In the current study, we compared the performance of five different anti-PD-L1 antibodies on melanoma specimens, including the four antibodies that have been prominently co-developed in trials of PD-1/PD-L1 inhibitors. Importantly, we standardized the other assay reagents, staining methodology, and scoring approaches. We found that all five of the studied antibodies showed consistent qualitative and quantitative performance in highlighting PD-L1 expression in melanoma specimens. Similar findings were recently reported by Gaule, et al, using a combination of quantitative immunofluorescence and chromogenic PD-L1 IHC on non-small cell lung carcinoma (NSCLC) specimens and cell lines in a tissue microarray format.18 When present, differences in staining in both our melanoma cohort and the NSCLC specimens studied by Gaule, et al. were attributable to the previously recognized focal, geographic nature of PD-L1 expression.1,6,19 The antibodies tested in this study would likely demonstrate an even higher concordance if they were repeated on the same tissue section, rather than on adjacent, geographically-distinct sections. We also looked at whether the potential inclusion of an intensity measurement could have added value beyond simply the percentage of total cells staining. We found that intensity of PD-L1 expression was highly correlated with the percentage of total cells staining, arguing against reporting this feature as a separate parameter.

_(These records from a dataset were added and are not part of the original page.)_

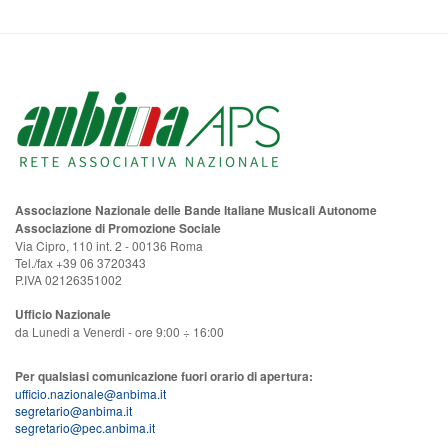
Associazione Nazionale delle Bande Italiane Musicali Autonome
Associazione di Promozione Sociale
Via Cipro, 110 int. 2 - 00136 Roma
Tel./fax +39 06 3720343
P.IVA 02126351002
Ufficio Nazionale
da Lunedi a Venerdi - ore 9:00 ÷ 16:00
Per qualsiasi comunicazione fuori orario di apertura:
ufficio.nazionale@anbima.it
segretario@anbima.it
segretario@pec.anbima.it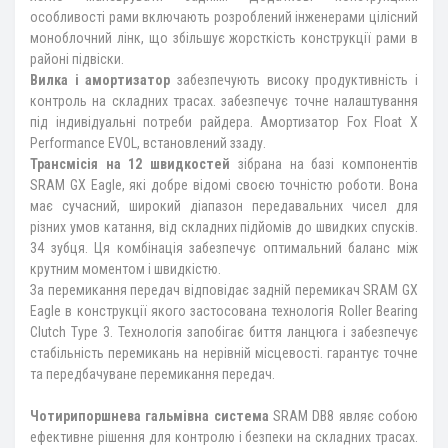
особливості рами включають розроблений інженерами цілісний
моноблочний лінк, що збільшує жорсткість конструкції рами в
районі підвіски.
Вилка
і амортизатор
забезпечують високу продуктивність і
контроль на складних трасах. забезпечує точне налаштування
під індивідуальні потреби райдера. Амортизатор Fox Float X
Performance EVOL, встановлений ззаду.
Трансмісія на 12 швидкостей
зібрана на базі компонентів
SRAM GX Eagle, які добре відомі своєю точністю роботи. Вона
має сучасний, широкий діапазон передавальних чисел для
різних умов катання, від складних підйомів до швидких спусків.
34 зубця. Ця комбінація забезпечує оптимальний баланс між
крутним моментом і швидкістю.
За перемикання передач відповідає задній перемикач SRAM GX
Eagle в конструкції якого застосована технологія Roller Bearing
Clutch Type 3. Технологія запобігає биття ланцюга і забезпечує
стабільність перемикань на нерівній місцевості. гарантує точне
та передбачуване перемикання передач.
Чотирипоршнева гальмівна система
SRAM DB8 являє собою
ефективне рішення для контролю і безпеки на складних трасах.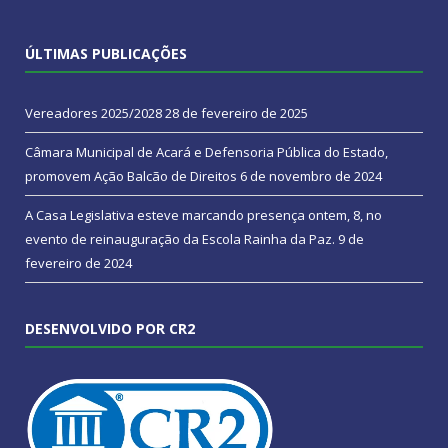
ÚLTIMAS PUBLICAÇÕES
Vereadores 2025/2028
28 de fevereiro de 2025
Câmara Municipal de Acará e Defensoria Pública do Estado,
promovem Ação Balcão de Direitos
6 de novembro de 2024
A Casa Legislativa esteve marcando presença ontem, 8, no
evento de reinauguração da Escola Rainha da Paz.
9 de
fevereiro de 2024
DESENVOLVIDO POR CR2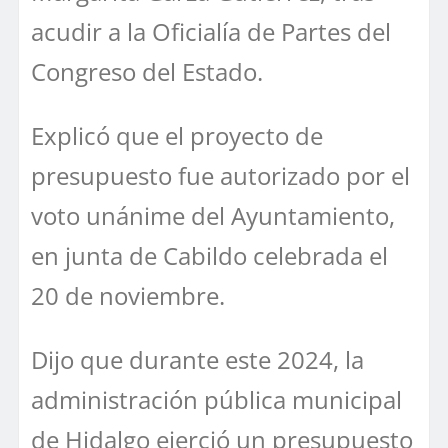
acudir a la Oficialía de Partes del
Congreso del Estado.
Explicó que el proyecto de
presupuesto fue autorizado por el
voto unánime del Ayuntamiento,
en junta de Cabildo celebrada el
20 de noviembre.
Dijo que durante este 2024, la
administración pública municipal
de Hidalgo ejerció un presupuesto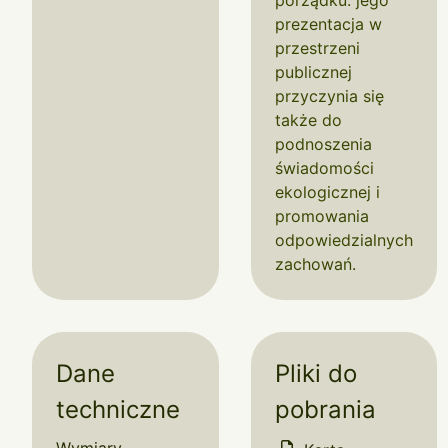
porządku. jego
prezentacja w
przestrzeni
publicznej
przyczynia się
także do
podnoszenia
świadomości
ekologicznej i
promowania
odpowiedzialnych
zachowań.
Dane
Pliki do
techniczne
pobrania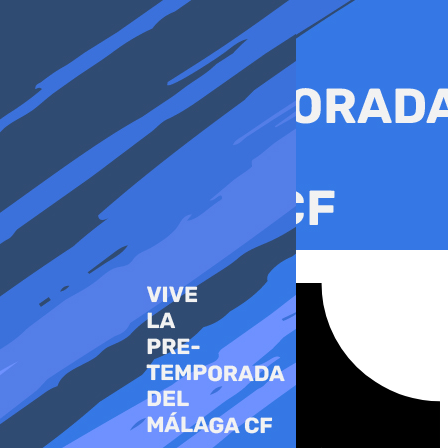
Ir
al
contenido
Tiktok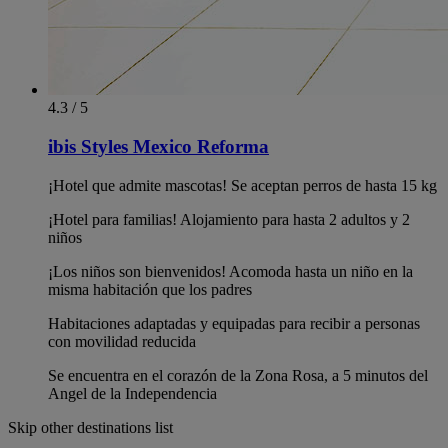
4.3 / 5
ibis Styles Mexico Reforma
¡Hotel que admite mascotas! Se aceptan perros de hasta 15 kg
¡Hotel para familias! Alojamiento para hasta 2 adultos y 2
niños
¡Los niños son bienvenidos! Acomoda hasta un niño en la
misma habitación que los padres
Habitaciones adaptadas y equipadas para recibir a personas
con movilidad reducida
Se encuentra en el corazón de la Zona Rosa, a 5 minutos del
Angel de la Independencia
Skip other destinations list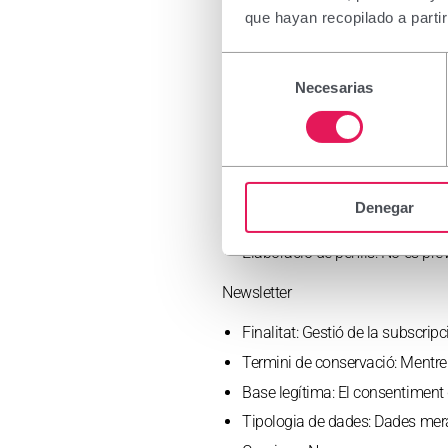
terapèutiques, incloent totes le
que hayan recopilado a parti
necessaris per demostrar l’eficà
d’aquesta recerca
Selección
Termini de conservació:
Durant 
Necesarias
de
conservació
consentimiento
Base legítima:
El consentiment d
Tipologia de dades:
Dades mera
Cessions:
Autoritats sanitàries 
Denegar
Transferències internacionals:
N
Elaboració de perfils:
No es pre
Newsletter
Finalitat:
Gestió de la subscripc
Termini de conservació:
Mentre 
Base legítima:
El consentiment d
Tipologia de dades:
Dades mera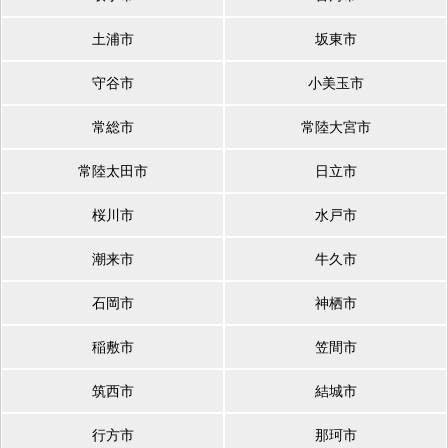
土浦市
坂東市
守谷市
小美玉市
常総市
常陸大宮市
常陸太田市
日立市
桜川市
水戸市
潮来市
牛久市
石岡市
神栖市
稲敷市
笠間市
筑西市
結城市
行方市
那珂市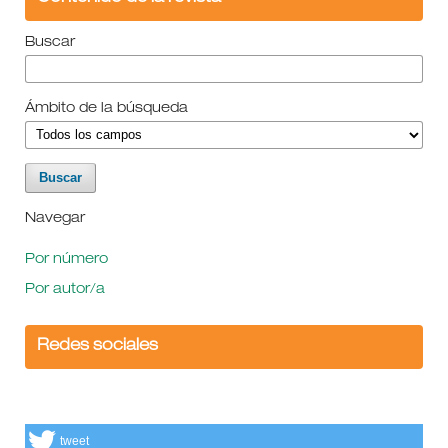
Buscar
Ámbito de la búsqueda
Navegar
Por número
Por autor/a
Redes sociales
tweet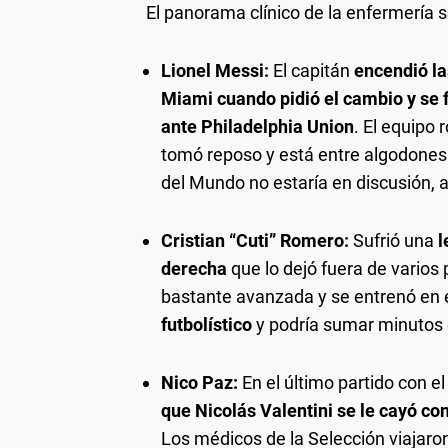
El panorama clínico de la enfermería 
Lionel Messi:
El capitán
encendió la
Miami cuando pidió el cambio y se f
ante Philadelphia Union
. El equipo 
tomó reposo y está entre algodones.
del Mundo no estaría en discusión, 
Cristian “Cuti” Romero:
Sufrió una
l
derecha
que lo dejó fuera de varios
bastante avanzada y se entrenó en e
futbolístico
y podría sumar minutos 
Nico Paz:
En el último partido con 
que Nicolás Valentini se le cayó co
Los médicos de la Selección viajaron 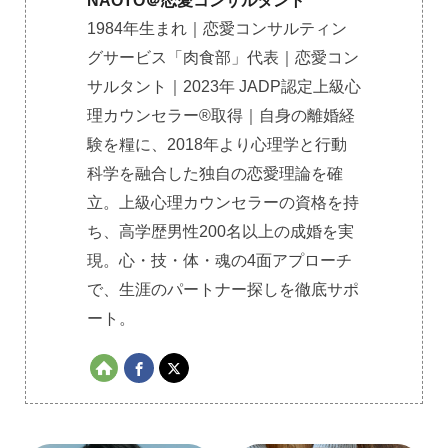
NAOTO＠恋愛コンサルタント
1984年生まれ｜恋愛コンサルティン
グサービス「肉食部」代表｜恋愛コン
サルタント｜2023年 JADP認定上級心
理カウンセラー®取得｜自身の離婚経
験を糧に、2018年より心理学と行動
科学を融合した独自の恋愛理論を確
立。上級心理カウンセラーの資格を持
ち、高学歴男性200名以上の成婚を実
現。心・技・体・魂の4面アプローチ
で、生涯のパートナー探しを徹底サポ
ート。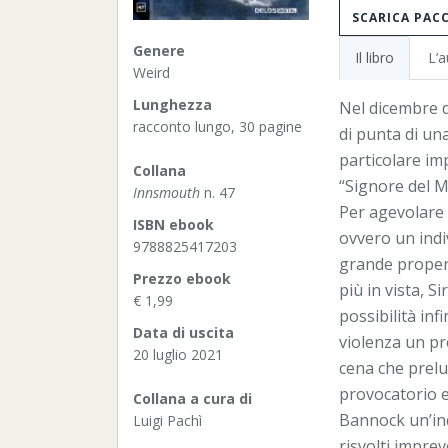
SCARICA PAC
Genere
Il libro
L’a
Weird
Lunghezza
Nel dicembre d
racconto lungo, 30 pagine
di punta di una
particolare im
Collana
“Signore del M
Innsmouth
n. 47
Per agevolare 
ISBN ebook
ovvero un indi
9788825417203
grande propens
Prezzo ebook
più in vista, S
€ 1,99
possibilità inf
Data di uscita
violenza un pr
20 luglio 2021
cena che prelu
provocatorio e
Collana a cura di
Bannock un’inqu
Luigi Pachì
risvolti imprev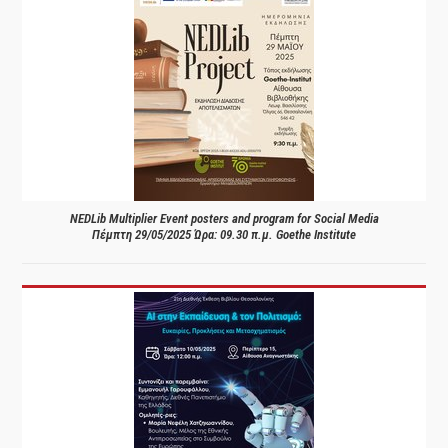
NEDLib Multiplier Event posters and program for Social Media
Πέμπτη 29/05/2025 Ώρα: 09.30 π.μ. Goethe Institute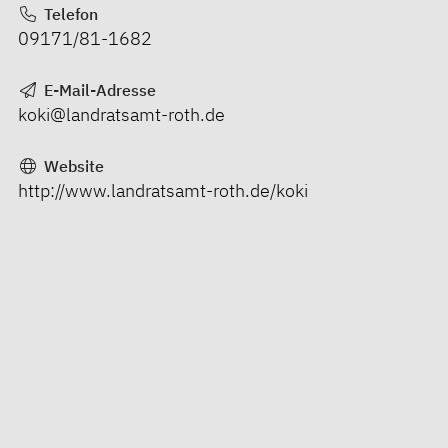
Telefon
09171/81-1682
E-Mail-Adresse
koki@landratsamt-roth.de
Website
http://www.landratsamt-roth.de/koki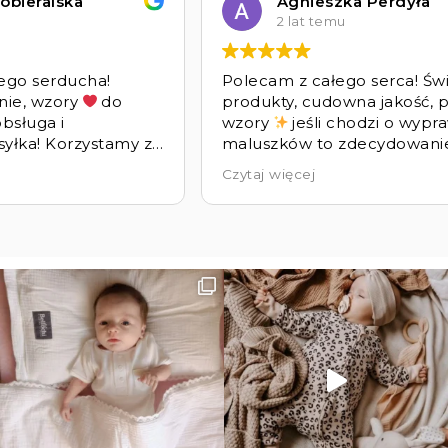
obieralska
Agnieszka Perdyła
2 lat temu
ego serducha!
Polecam z całego serca! Św
nie, wzory
do
produkty, cudowna jakość, 
bsługa i
wzory
jeśli chodzi o wypr
yłka! Korzystamy z
maluszków to zdecydowani
chi ponad 4 lata.
sklepem bellochi
Czytaj więcej
zo zadowoleni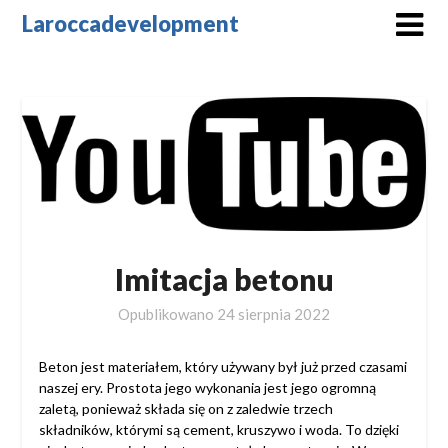
Skip
Laroccadevelopment
to
content
Imitacja betonu
Opublikowano
24 sierpnia 2022
Beton jest materiałem, który używany był już przed czasami
naszej ery. Prostota jego wykonania jest jego ogromną
zaletą, ponieważ składa się on z zaledwie trzech
składników, którymi są cement, kruszywo i woda. To dzięki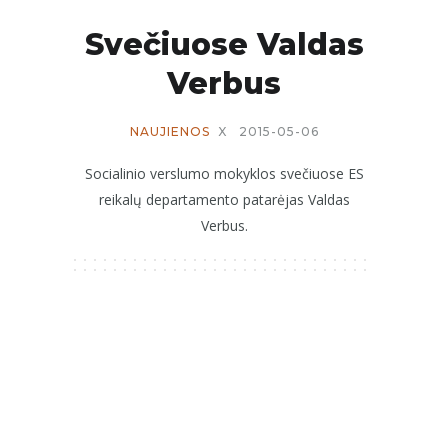
Svečiuose Valdas
Verbus
NAUJIENOS
X
2015-05-06
Socialinio verslumo mokyklos svečiuose ES
reikalų departamento patarėjas Valdas
Verbus.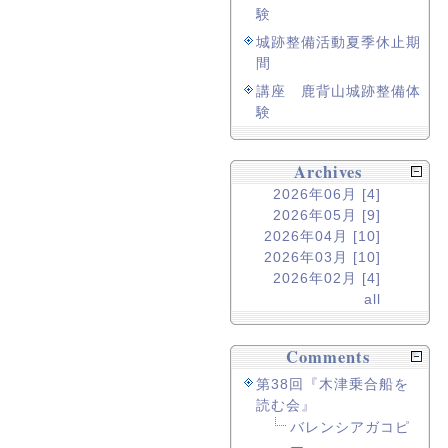
験
城跡整備活動夏季休止期
間
講座 鹿背山城跡整備体
験
Archives
2026年06月 [4]
2026年05月 [9]
2026年04月 [10]
2026年03月 [10]
2026年02月 [4]
all
Comments
第38回『木津乗合船を
読む会』
バレンシアガコピ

Comparative review by pathologists of slides stained with each of the clones revealed that there was no difference in the antibodies’ ability to highlight PD-L1 expression by immune cells when compared to tumor cells. It is important to emphasize that we did not perform the commercially marketable assays, but used the antibodies employed in those assays in a custom, laboratory-developed test. The concurrent Phase I of the Blueprint PD-L1 Assay Comparison Project compared the marketed assay systems, including the entire packaged assay reagents and proprietary staining platforms, on slides from NSCLC specimens. They showed that the three assays developed by Bristol-Myers Squibb, Merck, and AstraZeneca employing the 28-8, 22C3, and SP263 clones, respectively, were analytically similar for tumor cell staining, while the Genentech assay using SP142 was less sensitive for tumor cell expression of PD-L1.20 A separate study conducted by Rimm, et al on NSCLC also indicated that the assay using SP142 (in this instance a laboratory-derived test (LDT) mimicking the IUO assay) was an outlier in its ability to highlight tumor cell PD-L1 display, when compared to the FDA-approved assays using 28-8 and 22C3 on the Dako Link 48, and an LDT using the E1L3N clone.21 Taken together with our results, these findings suggest that the Genentech SP142 assay likely differs in some other component —primary antibody concentration, antigen retrieval, amplification, or signal development — rather than the intrinsic ability of the antibody to label PD-L1 expression on tumor cells.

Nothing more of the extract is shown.